For more than half the year, the Lab is also equipped with professional malware research workstations. Sponsored by Kaspersky Lab and installed and tuned by Vitaly Kamluk himself, these special workstations analyze malicious software that was spotted in frame of cybercrime investigations. Each workplace has two separate workstations: one workstation is a “regular” one: with special malware analysis software installed, another one is special. It is isolated from the Lab’s network and it is used only for one purpose: to run malware and observe its behaviour in real life conditions. As Kamluk explains, this is the only way to make sure malware demonstrates its natural behavior on a full scale. Using the sandboxing method, when the environment is emulated with virtual machines, is not always a reliable method since malware could detect the virtual environment and halt its activity.
More and more crimes are being committed with the help of digital tools, including software built and used for malicious purposes.

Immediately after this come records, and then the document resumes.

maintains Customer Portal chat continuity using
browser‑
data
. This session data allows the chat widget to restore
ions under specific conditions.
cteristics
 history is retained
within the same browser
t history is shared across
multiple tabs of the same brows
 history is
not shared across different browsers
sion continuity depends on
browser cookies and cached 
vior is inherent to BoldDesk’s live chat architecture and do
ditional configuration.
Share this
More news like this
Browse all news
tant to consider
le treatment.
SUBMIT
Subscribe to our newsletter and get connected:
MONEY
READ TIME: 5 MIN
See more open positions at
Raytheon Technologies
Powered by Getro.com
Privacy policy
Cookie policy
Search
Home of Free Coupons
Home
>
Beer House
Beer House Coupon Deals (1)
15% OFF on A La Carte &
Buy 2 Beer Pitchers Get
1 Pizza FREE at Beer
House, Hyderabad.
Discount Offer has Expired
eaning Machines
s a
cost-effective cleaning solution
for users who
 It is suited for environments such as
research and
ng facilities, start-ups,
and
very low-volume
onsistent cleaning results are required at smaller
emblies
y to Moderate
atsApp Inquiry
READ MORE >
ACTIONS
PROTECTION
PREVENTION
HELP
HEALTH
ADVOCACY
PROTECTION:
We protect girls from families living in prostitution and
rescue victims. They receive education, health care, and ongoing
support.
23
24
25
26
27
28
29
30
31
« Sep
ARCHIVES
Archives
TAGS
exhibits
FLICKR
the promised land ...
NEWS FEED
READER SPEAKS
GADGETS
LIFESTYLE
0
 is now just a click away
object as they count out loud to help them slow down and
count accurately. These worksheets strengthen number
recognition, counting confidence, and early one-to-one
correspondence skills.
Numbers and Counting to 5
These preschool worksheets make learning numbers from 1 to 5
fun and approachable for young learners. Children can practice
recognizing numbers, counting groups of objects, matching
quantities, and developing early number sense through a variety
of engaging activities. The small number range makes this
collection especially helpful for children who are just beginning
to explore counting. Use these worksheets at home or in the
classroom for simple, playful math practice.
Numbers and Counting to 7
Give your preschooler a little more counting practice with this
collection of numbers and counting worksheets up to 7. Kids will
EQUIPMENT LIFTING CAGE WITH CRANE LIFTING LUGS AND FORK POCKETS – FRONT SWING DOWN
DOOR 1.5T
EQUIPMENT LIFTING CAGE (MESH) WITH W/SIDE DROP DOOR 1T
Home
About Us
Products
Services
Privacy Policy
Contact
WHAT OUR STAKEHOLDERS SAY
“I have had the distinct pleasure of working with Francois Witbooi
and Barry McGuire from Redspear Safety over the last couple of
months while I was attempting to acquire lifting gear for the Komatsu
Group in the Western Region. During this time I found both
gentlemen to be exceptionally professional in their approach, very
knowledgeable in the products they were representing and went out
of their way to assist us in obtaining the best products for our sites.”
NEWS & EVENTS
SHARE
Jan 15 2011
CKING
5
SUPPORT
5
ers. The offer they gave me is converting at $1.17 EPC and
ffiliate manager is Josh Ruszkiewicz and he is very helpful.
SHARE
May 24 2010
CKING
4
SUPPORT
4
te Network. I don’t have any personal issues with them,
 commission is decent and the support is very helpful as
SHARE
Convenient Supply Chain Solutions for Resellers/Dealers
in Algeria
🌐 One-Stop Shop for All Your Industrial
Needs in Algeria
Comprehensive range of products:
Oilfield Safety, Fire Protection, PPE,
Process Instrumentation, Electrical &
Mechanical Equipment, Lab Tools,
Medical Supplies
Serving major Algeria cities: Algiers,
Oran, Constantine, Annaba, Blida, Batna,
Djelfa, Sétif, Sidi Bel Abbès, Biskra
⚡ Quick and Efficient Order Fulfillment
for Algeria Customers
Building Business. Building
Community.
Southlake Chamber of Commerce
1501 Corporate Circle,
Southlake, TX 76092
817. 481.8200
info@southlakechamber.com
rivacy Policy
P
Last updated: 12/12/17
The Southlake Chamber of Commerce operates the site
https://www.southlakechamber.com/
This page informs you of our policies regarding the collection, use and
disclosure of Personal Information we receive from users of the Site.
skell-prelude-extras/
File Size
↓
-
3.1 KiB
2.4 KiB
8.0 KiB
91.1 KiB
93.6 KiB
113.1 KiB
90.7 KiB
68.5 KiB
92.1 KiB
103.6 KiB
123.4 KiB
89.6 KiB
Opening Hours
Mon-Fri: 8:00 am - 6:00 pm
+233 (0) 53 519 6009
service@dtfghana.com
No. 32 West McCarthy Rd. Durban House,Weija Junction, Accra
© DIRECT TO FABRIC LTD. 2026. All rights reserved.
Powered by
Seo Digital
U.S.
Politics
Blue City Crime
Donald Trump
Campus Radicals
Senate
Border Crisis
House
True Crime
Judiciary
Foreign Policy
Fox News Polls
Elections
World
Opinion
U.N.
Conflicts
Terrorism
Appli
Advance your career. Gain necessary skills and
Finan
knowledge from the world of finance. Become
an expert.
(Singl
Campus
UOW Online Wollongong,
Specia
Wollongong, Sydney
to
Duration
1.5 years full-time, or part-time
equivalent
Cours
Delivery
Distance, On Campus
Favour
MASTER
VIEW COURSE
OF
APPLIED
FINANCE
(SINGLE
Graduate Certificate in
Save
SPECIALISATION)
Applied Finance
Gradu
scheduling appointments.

That’s why having malware research capacities is very important for a place like the Digital Forensics Lab in IGCI.
Meanwhile the tour ends. Clearly, not all the interesting places of IGCI were shown to guests: multiple intriguing doors locked with hi-tech biometric locks can be seen while traveling from one stop to another. However, what’s been shown is enough to understand that as with many other things, Singapore is far ahead of the rest of the world when it comes to best practices of cybercrime investigating. IGCI is all about efficient and modern ways to fight crimes on a global level. And Singapore, often called a city of the future, is the perfect place to start making the world cyber-safe.